There are some things that I've only experienced with southern lovers — like receiving a warm towel after sex.
Chivalry is not dead:
Dating in the South has expanded my definition of chivalry. Things I thought only happened on TV have happened since I began dating in the South — including car doors being opened for me, every time, instead of hearing the "beep beep" of the car alarm having been disarmed. One guy I dated was keenly aware of where we were walking, always making sure he was on the side where there was traffic.
Sex with a Southerner:
Sex is different with everyone. It generally doesn't relate to where you're from. However, there are some things that I've only experienced with southern lovers — like receiving a warm towel after sex. The first time it happened, it was random and unexpected. After a little cuddling, he went to the bathroom and returned with a warm wash rag. I thanked him and went into the bathroom to clean up. The second time, he used the warm wash rag and wiped me down. I'm not gonna lie; it was sexy AF.

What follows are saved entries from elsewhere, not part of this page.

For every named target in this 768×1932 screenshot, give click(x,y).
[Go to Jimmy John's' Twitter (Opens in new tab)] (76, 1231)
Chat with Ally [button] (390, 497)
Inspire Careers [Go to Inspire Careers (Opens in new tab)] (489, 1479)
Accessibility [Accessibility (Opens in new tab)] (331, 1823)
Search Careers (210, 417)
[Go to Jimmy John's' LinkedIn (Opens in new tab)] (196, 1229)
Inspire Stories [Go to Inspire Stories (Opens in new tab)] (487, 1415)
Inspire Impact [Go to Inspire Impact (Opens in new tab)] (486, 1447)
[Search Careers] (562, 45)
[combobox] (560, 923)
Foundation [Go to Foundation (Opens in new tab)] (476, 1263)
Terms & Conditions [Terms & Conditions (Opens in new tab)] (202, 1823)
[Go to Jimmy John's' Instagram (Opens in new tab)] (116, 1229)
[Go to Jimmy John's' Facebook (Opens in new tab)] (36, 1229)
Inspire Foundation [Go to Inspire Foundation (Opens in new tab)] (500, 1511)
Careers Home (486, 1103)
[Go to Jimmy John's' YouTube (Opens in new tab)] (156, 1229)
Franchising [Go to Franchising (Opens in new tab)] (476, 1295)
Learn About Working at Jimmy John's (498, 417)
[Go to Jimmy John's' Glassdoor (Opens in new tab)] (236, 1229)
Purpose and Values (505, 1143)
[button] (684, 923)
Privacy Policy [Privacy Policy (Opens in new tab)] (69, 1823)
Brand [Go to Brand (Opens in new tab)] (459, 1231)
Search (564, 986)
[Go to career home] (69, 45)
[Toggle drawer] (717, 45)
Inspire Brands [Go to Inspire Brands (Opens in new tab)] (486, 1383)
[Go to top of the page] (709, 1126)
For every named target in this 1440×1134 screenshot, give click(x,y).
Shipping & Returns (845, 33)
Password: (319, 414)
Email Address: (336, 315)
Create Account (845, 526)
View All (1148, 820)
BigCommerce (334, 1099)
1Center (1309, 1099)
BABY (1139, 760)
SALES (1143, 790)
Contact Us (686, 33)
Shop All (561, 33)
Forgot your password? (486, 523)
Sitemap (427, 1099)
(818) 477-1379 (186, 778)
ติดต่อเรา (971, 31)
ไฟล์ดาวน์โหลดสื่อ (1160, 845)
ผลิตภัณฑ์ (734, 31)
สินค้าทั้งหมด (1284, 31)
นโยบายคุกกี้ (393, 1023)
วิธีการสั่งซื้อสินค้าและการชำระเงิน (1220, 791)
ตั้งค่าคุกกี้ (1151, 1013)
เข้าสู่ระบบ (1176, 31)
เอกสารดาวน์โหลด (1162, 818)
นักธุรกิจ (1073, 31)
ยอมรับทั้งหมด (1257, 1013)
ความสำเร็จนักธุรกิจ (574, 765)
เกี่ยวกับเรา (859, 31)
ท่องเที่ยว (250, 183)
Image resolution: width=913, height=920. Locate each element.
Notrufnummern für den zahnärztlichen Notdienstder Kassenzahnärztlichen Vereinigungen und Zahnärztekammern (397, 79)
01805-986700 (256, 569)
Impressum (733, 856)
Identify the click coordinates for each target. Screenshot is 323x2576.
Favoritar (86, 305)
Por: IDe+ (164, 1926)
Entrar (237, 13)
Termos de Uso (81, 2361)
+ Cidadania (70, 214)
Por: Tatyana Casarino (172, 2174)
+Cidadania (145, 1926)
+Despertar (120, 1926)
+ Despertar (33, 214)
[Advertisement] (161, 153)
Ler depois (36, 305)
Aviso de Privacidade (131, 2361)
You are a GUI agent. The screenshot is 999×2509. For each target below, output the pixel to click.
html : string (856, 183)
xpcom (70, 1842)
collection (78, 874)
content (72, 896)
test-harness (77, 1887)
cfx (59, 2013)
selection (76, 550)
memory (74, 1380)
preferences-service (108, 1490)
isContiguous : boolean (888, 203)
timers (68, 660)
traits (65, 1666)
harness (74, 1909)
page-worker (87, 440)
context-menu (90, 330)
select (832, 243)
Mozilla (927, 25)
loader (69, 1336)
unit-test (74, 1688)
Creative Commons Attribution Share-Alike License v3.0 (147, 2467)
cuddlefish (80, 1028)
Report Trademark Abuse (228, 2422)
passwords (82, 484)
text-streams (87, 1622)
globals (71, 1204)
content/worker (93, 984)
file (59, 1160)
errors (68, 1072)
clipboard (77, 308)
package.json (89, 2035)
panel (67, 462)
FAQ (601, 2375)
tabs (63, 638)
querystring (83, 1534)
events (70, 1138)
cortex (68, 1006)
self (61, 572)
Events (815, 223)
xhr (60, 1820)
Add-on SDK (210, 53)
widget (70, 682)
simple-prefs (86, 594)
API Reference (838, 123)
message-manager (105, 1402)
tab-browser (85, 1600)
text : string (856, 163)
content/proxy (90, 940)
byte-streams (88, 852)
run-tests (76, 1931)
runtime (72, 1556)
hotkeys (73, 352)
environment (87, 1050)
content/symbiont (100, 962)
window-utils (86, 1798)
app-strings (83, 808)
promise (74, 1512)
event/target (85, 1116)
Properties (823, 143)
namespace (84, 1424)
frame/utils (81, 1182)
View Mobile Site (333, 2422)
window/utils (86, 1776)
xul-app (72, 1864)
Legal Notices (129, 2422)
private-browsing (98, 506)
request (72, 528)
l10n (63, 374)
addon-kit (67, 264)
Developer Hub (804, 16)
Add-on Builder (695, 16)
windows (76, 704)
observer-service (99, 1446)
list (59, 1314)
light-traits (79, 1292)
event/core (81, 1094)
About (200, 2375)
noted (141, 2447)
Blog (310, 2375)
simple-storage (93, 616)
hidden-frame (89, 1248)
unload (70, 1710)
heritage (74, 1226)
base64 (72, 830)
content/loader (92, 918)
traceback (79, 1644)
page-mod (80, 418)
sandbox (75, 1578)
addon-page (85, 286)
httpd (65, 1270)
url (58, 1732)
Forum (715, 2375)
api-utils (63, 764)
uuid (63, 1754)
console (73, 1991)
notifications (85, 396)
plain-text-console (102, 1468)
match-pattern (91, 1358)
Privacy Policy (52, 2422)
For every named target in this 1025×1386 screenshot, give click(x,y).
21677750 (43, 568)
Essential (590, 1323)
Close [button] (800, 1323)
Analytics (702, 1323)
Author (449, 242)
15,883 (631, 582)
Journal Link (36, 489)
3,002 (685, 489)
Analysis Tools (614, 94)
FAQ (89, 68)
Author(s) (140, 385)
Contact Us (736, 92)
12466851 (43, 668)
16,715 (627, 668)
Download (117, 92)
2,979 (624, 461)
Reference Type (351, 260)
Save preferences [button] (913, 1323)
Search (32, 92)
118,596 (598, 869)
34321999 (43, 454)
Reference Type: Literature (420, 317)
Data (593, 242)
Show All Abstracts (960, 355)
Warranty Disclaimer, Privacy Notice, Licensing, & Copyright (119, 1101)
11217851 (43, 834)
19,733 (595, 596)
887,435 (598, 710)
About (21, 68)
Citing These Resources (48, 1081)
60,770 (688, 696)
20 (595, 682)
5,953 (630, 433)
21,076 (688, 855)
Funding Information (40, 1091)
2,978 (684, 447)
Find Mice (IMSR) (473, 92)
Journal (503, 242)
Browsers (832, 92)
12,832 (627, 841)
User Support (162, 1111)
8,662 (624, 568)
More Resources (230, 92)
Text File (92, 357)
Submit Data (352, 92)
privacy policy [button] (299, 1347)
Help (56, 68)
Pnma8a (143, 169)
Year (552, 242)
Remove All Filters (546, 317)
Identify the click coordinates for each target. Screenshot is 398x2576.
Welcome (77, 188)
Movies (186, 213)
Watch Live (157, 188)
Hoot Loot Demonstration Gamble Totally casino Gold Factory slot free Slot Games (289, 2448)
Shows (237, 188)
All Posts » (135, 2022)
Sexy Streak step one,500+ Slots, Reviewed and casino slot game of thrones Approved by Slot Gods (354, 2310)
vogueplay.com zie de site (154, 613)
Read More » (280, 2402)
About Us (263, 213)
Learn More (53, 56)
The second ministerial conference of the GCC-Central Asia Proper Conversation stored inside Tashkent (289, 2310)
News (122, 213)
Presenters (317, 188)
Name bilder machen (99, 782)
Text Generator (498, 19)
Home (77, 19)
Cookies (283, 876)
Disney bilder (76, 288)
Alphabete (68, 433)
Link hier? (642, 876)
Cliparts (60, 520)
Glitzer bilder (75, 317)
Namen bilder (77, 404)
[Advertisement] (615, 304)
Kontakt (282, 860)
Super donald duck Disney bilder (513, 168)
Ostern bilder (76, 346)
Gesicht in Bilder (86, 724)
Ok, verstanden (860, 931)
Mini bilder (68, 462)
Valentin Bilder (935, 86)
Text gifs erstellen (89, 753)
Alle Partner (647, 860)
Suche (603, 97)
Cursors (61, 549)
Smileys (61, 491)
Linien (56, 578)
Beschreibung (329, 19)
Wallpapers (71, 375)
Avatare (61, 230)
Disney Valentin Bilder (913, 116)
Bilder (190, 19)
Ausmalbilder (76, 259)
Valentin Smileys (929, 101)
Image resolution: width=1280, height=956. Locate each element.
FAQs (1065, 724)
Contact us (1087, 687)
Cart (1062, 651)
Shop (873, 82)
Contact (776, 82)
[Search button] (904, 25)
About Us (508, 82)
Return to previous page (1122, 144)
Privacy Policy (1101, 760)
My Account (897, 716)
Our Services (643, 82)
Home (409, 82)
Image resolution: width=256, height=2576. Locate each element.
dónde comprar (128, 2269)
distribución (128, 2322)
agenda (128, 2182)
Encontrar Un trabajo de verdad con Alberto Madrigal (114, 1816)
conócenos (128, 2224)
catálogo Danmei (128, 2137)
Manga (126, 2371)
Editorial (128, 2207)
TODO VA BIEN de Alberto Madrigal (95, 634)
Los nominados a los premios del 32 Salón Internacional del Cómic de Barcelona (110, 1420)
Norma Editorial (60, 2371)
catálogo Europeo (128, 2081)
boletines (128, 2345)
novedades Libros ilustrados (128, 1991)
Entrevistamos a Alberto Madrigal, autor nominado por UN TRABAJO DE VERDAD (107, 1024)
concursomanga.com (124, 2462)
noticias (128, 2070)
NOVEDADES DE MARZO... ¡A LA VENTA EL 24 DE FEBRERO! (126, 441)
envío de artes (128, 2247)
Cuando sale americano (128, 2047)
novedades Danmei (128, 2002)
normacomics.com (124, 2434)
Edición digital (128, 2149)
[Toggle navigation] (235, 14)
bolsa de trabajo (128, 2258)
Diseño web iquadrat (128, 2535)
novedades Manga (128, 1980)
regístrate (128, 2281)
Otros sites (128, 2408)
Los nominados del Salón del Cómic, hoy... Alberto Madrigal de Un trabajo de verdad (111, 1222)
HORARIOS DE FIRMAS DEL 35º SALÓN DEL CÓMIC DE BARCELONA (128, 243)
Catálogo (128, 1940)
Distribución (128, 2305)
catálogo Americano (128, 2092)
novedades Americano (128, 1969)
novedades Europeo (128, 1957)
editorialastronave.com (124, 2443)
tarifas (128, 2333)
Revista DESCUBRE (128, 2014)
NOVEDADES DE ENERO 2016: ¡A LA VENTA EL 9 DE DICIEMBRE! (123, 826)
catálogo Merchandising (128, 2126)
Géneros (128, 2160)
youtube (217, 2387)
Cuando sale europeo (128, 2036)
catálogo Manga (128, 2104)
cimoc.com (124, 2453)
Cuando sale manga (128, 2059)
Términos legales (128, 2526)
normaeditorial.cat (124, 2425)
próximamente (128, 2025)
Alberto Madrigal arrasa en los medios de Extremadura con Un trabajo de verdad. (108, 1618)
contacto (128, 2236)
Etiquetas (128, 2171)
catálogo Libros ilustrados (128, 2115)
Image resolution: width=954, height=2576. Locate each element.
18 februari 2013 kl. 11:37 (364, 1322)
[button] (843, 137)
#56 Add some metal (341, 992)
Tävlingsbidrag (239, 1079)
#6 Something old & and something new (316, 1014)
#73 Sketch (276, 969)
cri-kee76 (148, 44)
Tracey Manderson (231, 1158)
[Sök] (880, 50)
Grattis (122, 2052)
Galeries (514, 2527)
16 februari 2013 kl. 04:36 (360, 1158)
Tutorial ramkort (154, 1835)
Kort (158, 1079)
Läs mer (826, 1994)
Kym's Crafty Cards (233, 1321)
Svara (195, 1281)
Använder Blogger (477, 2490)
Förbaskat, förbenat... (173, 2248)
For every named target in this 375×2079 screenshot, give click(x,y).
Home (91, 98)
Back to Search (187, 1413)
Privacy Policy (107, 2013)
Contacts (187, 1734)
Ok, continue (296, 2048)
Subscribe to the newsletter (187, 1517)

You can’t talk about the South without discussing racism. As far as race relations, I can honestly say that the South is behind the times. As the birthplace of segregation, it makes sense that it would take a little longer for southerners to not only accept but to embrace diversity. My family was one of the few Black families in a mostly Latin community in a predominately white county. My dating roster looks like a United Colors of Benetton ad, and my circle of friends includes people of Black, White, Latin, African, Asian, Haitian, and Pacific Islander descent. Most of the men I’ve dated while in the South have been black and nearly none of them had any non-black friends. I would often hear “I have a white friend at work," to which I would respond, “That doesn’t count!” The truth of the matter is, there is a ton of self-segregation in the South. Like sticks with like and although that’s not the way I was raised or how I live my life, it’s one of the South’s dirty little (not-so-secret) secrets.